Exercise description: Gather all lines with "自动激活" from the records.

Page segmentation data
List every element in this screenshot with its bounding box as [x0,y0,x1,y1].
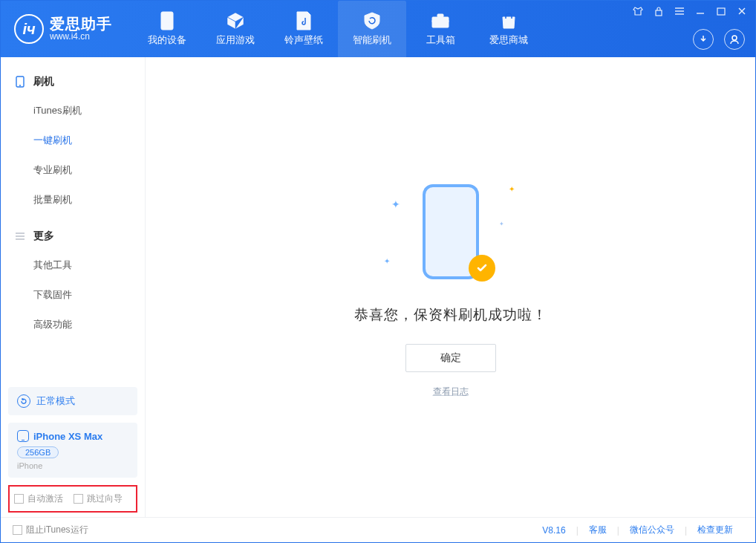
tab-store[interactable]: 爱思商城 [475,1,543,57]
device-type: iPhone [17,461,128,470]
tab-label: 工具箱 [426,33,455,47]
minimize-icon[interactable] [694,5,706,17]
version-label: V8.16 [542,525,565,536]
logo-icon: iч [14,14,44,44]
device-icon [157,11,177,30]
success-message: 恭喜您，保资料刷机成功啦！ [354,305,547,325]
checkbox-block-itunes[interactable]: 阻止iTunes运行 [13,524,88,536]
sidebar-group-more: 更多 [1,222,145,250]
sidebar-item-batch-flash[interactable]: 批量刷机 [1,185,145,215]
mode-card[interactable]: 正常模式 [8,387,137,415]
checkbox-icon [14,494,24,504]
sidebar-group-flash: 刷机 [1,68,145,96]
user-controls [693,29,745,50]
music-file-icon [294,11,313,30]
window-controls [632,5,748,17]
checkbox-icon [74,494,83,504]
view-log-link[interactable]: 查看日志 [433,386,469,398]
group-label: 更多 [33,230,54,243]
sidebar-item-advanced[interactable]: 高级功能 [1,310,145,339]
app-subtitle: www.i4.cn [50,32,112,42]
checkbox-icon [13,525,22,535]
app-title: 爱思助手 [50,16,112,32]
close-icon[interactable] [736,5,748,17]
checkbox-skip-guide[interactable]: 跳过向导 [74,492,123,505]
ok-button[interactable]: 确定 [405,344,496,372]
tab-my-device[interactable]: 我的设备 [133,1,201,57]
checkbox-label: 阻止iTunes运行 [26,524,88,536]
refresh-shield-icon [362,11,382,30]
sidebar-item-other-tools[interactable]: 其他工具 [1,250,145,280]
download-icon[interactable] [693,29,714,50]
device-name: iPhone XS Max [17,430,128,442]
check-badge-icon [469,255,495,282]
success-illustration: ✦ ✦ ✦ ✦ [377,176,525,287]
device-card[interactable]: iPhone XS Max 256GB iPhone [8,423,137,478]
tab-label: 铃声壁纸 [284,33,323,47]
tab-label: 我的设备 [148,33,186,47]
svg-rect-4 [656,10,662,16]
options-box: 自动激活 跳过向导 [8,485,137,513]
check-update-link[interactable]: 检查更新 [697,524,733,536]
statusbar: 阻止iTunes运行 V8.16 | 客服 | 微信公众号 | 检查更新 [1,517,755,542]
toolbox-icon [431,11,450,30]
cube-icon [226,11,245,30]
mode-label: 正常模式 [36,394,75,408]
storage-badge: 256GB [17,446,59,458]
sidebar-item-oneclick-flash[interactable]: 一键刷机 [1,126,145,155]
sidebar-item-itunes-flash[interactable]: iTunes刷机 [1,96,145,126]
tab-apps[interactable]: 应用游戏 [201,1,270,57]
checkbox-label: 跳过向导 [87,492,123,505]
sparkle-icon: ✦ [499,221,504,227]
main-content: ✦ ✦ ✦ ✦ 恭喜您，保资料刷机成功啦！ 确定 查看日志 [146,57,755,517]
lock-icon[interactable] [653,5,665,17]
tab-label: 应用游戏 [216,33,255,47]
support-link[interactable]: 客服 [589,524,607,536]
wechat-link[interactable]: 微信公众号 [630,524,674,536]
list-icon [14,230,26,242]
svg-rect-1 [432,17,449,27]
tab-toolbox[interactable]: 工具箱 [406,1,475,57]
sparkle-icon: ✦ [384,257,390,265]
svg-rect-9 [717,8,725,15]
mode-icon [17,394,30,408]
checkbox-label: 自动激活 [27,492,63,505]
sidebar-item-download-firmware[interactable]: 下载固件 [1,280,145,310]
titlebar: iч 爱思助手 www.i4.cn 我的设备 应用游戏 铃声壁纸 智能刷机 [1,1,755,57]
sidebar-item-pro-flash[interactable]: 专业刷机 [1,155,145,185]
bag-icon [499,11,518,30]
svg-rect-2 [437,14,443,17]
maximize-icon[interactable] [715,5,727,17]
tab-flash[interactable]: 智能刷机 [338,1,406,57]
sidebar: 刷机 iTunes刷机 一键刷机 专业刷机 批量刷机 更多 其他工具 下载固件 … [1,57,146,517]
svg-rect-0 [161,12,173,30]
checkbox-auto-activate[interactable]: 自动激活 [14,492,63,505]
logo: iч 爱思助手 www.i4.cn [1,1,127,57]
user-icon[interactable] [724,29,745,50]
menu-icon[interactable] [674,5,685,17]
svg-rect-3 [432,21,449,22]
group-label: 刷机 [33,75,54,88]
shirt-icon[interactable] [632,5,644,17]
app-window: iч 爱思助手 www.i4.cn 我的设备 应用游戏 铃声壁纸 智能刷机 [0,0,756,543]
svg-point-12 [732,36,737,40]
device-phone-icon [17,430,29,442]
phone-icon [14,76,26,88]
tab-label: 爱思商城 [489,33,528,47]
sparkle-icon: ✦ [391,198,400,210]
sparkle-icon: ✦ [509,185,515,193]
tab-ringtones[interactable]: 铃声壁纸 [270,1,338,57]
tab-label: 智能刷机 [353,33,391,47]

Response:
options-box: 自动激活 跳过向导 [8,485,137,513]
checkbox-label: 自动激活 [27,492,63,505]
checkbox-auto-activate[interactable]: 自动激活 [14,492,63,505]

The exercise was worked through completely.